(Information supplied Opens)

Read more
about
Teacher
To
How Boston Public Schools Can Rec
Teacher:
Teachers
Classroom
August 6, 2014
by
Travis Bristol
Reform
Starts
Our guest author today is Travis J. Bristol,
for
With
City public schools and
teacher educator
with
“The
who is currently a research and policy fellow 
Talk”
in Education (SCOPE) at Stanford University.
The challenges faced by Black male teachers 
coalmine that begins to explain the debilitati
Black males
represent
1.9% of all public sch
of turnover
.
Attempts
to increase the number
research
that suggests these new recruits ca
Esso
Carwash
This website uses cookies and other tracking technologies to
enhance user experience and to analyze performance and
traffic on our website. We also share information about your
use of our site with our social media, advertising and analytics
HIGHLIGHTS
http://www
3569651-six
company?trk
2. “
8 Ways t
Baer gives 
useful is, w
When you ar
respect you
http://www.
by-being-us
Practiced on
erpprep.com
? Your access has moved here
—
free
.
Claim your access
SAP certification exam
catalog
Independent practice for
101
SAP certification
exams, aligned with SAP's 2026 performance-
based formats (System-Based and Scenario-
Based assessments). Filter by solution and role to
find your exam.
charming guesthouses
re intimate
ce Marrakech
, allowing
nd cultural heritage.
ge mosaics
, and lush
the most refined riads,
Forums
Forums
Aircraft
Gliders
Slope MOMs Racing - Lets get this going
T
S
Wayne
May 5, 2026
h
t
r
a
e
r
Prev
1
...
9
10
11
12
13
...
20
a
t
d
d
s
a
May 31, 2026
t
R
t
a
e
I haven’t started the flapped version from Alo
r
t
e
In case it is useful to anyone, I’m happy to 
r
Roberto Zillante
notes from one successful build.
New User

(Information supplied Closes)

● Work instruction: The answer must be the full data, repeated word for word.

● Result of the task:
Read more
about
Teacher
To
How Boston Public Schools Can Rec
Teacher:
Teachers
Classroom
August 6, 2014
by
Travis Bristol
Reform
Starts
Our guest author today is Travis J. Bristol,
for
With
City public schools and
teacher educator
with
“The
who is currently a research and policy fellow 
Talk”
in Education (SCOPE) at Stanford University.
The challenges faced by Black male teachers 
coalmine that begins to explain the debilitati
Black males
represent
1.9% of all public sch
of turnover
.
Attempts
to increase the number
research
that suggests these new recruits ca
Esso
Carwash
This website uses cookies and other tracking technologies to
enhance user experience and to analyze performance and
traffic on our website. We also share information about your
use of our site with our social media, advertising and analytics
HIGHLIGHTS
http://www
3569651-six
company?trk
2. “
8 Ways t
Baer gives 
useful is, w
When you ar
respect you
http://www.
by-being-us
Practiced on
erpprep.com
? Your access has moved here
—
free
.
Claim your access
SAP certification exam
catalog
Independent practice for
101
SAP certification
exams, aligned with SAP's 2026 performance-
based formats (System-Based and Scenario-
Based assessments). Filter by solution and role to
find your exam.
charming guesthouses
re intimate
ce Marrakech
, allowing
nd cultural heritage.
ge mosaics
, and lush
the most refined riads,
Forums
Forums
Aircraft
Gliders
Slope MOMs Racing - Lets get this going
T
S
Wayne
May 5, 2026
h
t
r
a
e
r
Prev
1
...
9
10
11
12
13
...
20
a
t
d
d
s
a
May 31, 2026
t
R
t
a
e
I haven’t started the flapped version from Alo
r
t
e
In case it is useful to anyone, I’m happy to 
r
Roberto Zillante
notes from one successful build.
New User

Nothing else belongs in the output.